[Vm-dev] context change versus primitive failure return value (was: FFI exception failure support on Win64 (Win32 also?))

Thu Aug 30 16:22:00 UTC 2018

On Wed, 29 Aug 2018 at 11:08, Eliot Miranda <eliot.miranda at gmail.com> wrote:

>
> All other primitives are handled by slowPrimitiveResponse.  This requires
> clearing primErrorCode and calling a function implementing the primitive
> and then testing primErrorCode before either continuing or building an
> activation for the failing primitive. There is another important task of
> internalExecuteNewMethod, which is to store the "internal" frame and stack
> pointers (localFP & localSP) into the global interpreter frame and stack
> pointers (framePointer and stackPointer) before invoking and then restoring
> localFP & localSP from framePointer and stackPointer after having invoked
> slowPrimitiveResponse.  In the Back-to-the-Future (BTTF) VMs (the original
> Squeak VM and the Stack and Cog VMs) primitives access their receiver and
> arguments through framePointer and stackPointer.  But these, being global,
> are slow and without compiler-specific hacks cannot be placed in
> registers.
>

> The Slang translator and the interpreter code collaborate to inline much
> of the interpreter, including every method beginning with internal, into
> the interpret routine in which localFP localSP and localIP are declared,
> hence allowing a C compiler to assign these variables to registers.
>

Ahhh. Maybe I finally get what "internal" means.
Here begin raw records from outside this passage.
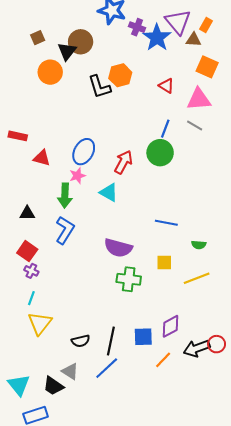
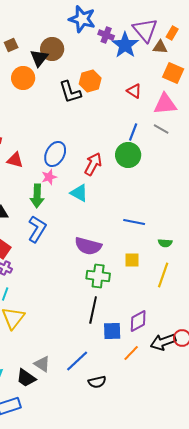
yellow line: (197, 278) -> (163, 275), turned -50
black semicircle: (81, 341) -> (97, 382), moved
black line: (111, 341) -> (93, 310), moved

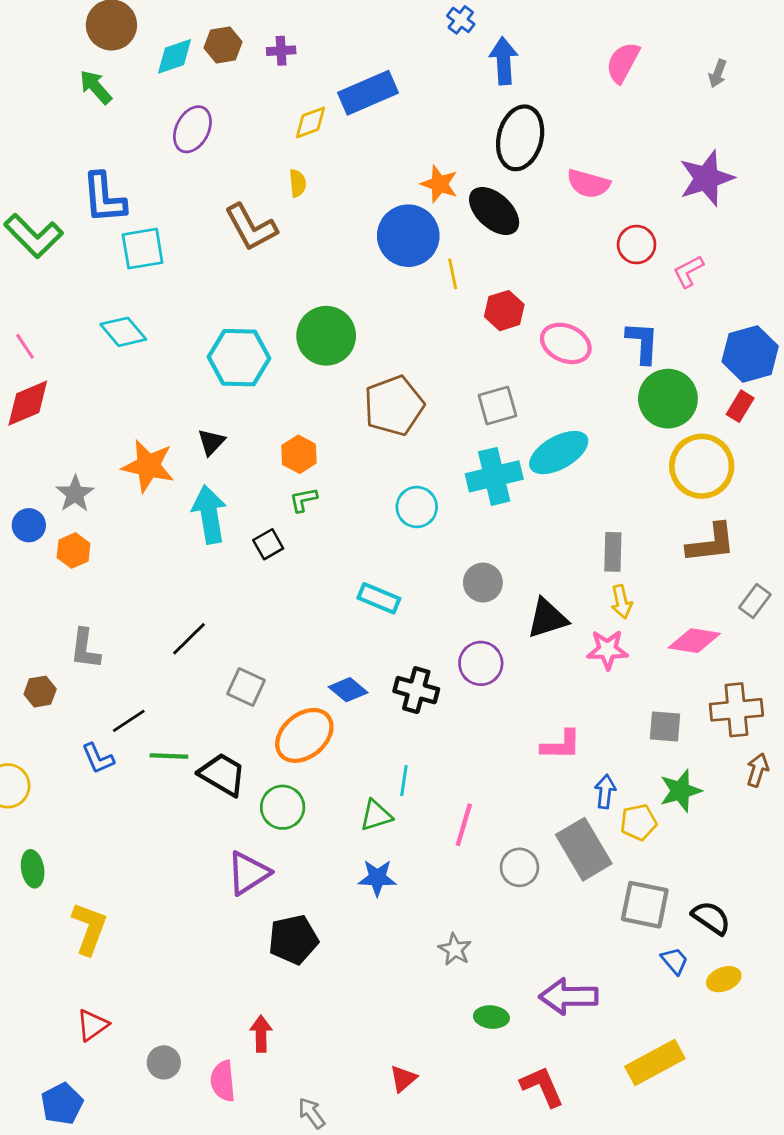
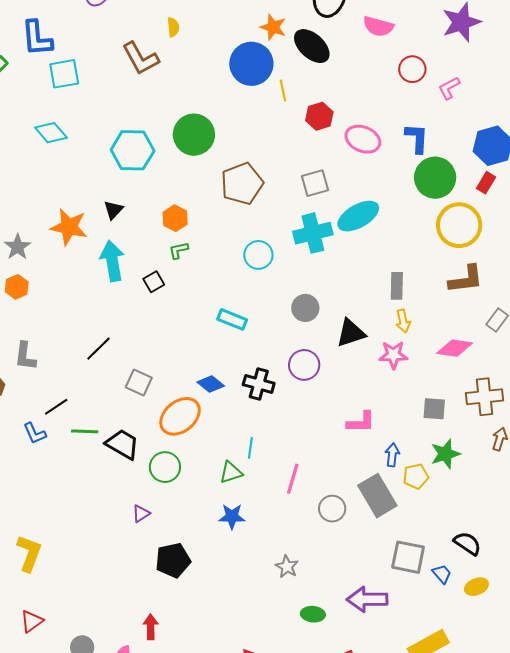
purple triangle: (248, 873) -> (141, 514), size x0.6
gray square: (645, 905) -> (408, 557), moved

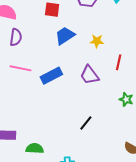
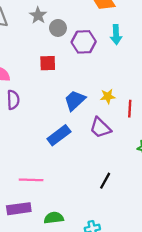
blue trapezoid: (65, 36) -> (75, 100), moved
yellow star: (97, 41) -> (108, 96), moved
pink line: (20, 68) -> (31, 180), moved

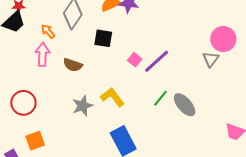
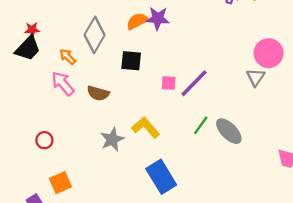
pink arrow: (43, 54) -> (63, 84), turned -40
pink square: (135, 60) -> (169, 83), turned -32
red circle: (23, 103) -> (44, 140), size x0.6

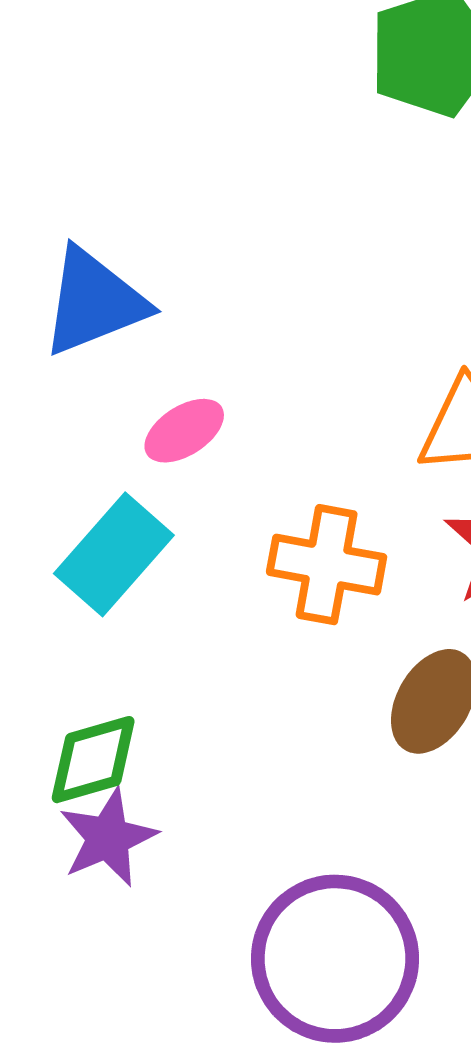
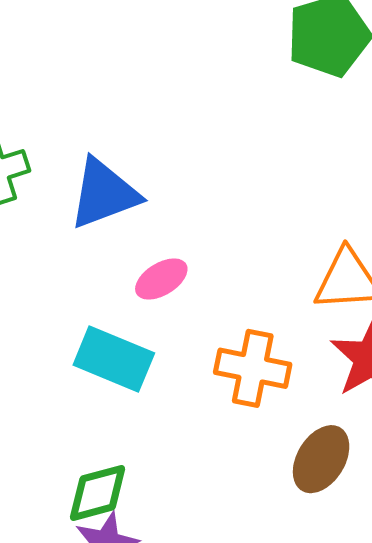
cyan rectangle: (114, 554) -> (114, 359), turned 70

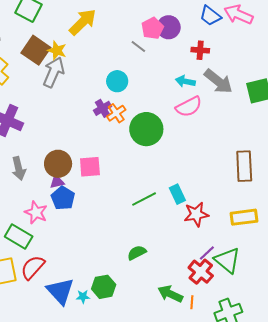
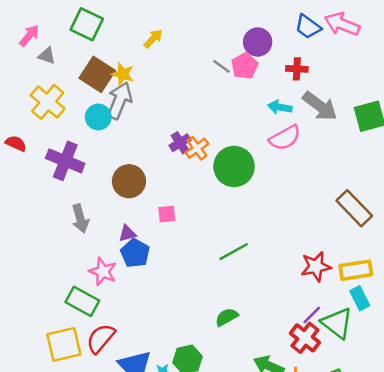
yellow arrow: (83, 22) -> (153, 39), size x0.6
pink pentagon: (152, 28) -> (245, 66), moved
cyan circle: (117, 81) -> (98, 117), moved
brown circle: (58, 164) -> (129, 181), moved
brown rectangle: (244, 166) -> (354, 208), turned -40
pink square: (90, 167) -> (167, 214), size x0.7
cyan rectangle: (177, 194) -> (360, 298), moved
red star: (196, 214) -> (316, 266), moved

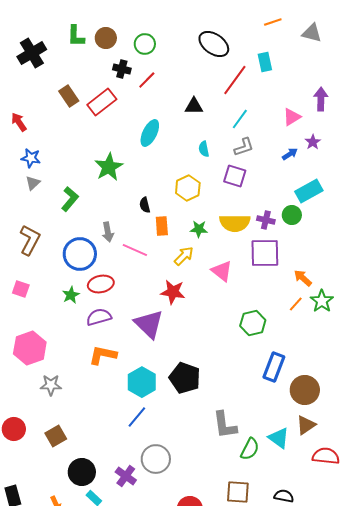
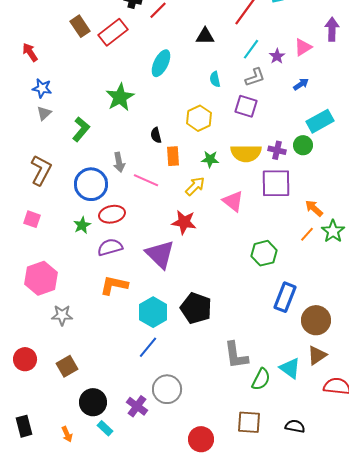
purple star: (313, 142) -> (277, 56), moved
IIUC, its code gets
generated internal to C interpret() function,
as I can see searching for "internalExecuteNewMethod"
in...
https://raw.githubusercontent.com/OpenSmalltalk/opensmalltalk-vm/Cog/spurstacksrc/vm/interp.c

One thing I'm curious about is why...
searching on "externalNewMethod" shows it is inlined several times,
but StackInterpreter>>executNewMethod doesn't have the inline pragma   ??

Now a naive question, since as a 13,000 line function its a bit hard to
absorb intepret()...
why inline by direct code  generation   rather than as using the "inline"
directive on individually generated functions ??
http://www.drdobbs.com/the-new-c-inline-functions/184401540
(I quite like how that shows the function being folded inline and then
function parameters optimized away)

So another reason slowPrimitiveResponse is slow is that it writes and reads
> localFP, localSP & localIP to/from framePointer, stackPointer &
> instructionPointer.
>

Also, along the same naive track, why not inline the primitive C functions
so that
you don't need to manually {externalize,internalize}IPandSP  and make those
primitives faster ??
I guess it wouldn't work for instructionsPointer, with definitions like...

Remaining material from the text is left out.